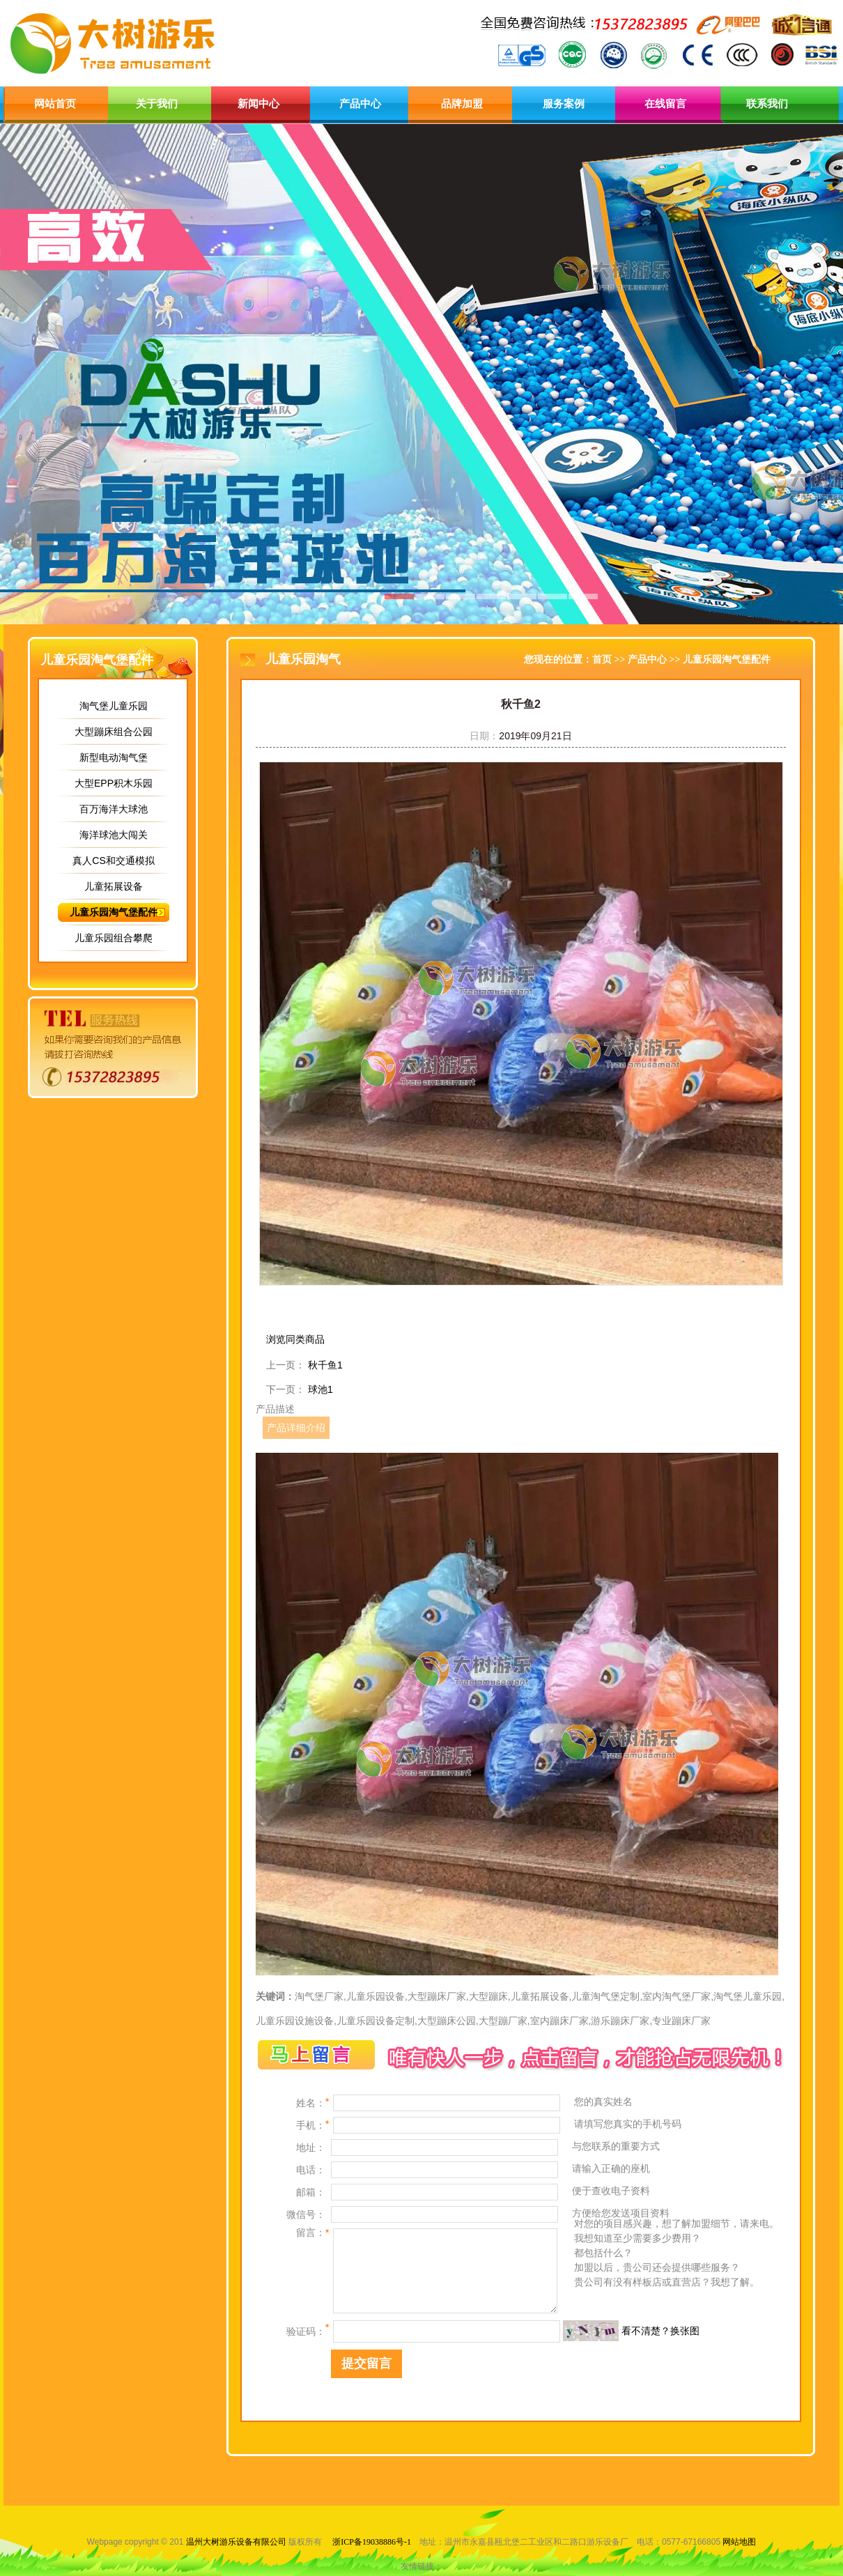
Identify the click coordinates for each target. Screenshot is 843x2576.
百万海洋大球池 (113, 809)
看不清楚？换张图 (660, 2330)
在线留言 (665, 103)
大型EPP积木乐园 (114, 783)
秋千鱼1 (325, 1365)
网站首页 (55, 103)
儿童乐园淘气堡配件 (113, 912)
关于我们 (157, 103)
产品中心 (360, 103)
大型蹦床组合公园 (114, 731)
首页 (602, 659)
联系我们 (767, 103)
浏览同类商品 (295, 1339)
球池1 (320, 1389)
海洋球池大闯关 (113, 834)
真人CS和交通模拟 (113, 860)
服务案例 (564, 103)
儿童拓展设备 (113, 886)
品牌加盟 (462, 103)
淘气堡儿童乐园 (113, 705)
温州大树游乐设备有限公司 (236, 2542)
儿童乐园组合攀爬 (114, 937)
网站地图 (739, 2542)
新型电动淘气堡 (113, 757)
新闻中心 (258, 103)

EXERCISE PROMPT: A faithful, complete copy of the records above is required, one that contains no pictures.

SOLUTION FOR THIS TASK:
Identify the click coordinates for each target. Screenshot is 843x2576.
百万海洋大球池 (113, 809)
看不清楚？换张图 (660, 2330)
在线留言 (665, 103)
大型EPP积木乐园 (114, 783)
秋千鱼1 (325, 1365)
网站首页 (55, 103)
儿童乐园淘气堡配件 (113, 912)
关于我们 (157, 103)
产品中心 (360, 103)
大型蹦床组合公园 (114, 731)
首页 (602, 659)
联系我们 (767, 103)
浏览同类商品 (295, 1339)
球池1 (320, 1389)
海洋球池大闯关 (113, 834)
真人CS和交通模拟 (113, 860)
服务案例 (564, 103)
儿童拓展设备 (113, 886)
品牌加盟 (462, 103)
淘气堡儿童乐园 (113, 705)
温州大树游乐设备有限公司 (236, 2542)
儿童乐园组合攀爬 (114, 937)
网站地图 (739, 2542)
新型电动淘气堡 (113, 757)
新闻中心 (258, 103)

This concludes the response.